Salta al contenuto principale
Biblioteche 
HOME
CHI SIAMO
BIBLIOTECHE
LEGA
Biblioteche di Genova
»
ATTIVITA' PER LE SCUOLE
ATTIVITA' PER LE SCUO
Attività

= = = = =

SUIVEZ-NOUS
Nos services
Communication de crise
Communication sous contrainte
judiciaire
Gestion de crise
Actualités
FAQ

= = = = =

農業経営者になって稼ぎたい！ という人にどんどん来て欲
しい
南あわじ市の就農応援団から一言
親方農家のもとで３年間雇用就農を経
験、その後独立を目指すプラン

= = = = =

Your task is to find every line above containing the word "ATTIVITA" and copy it.

ATTIVITA' PER LE SCUOLE
ATTIVITA' PER LE SCUO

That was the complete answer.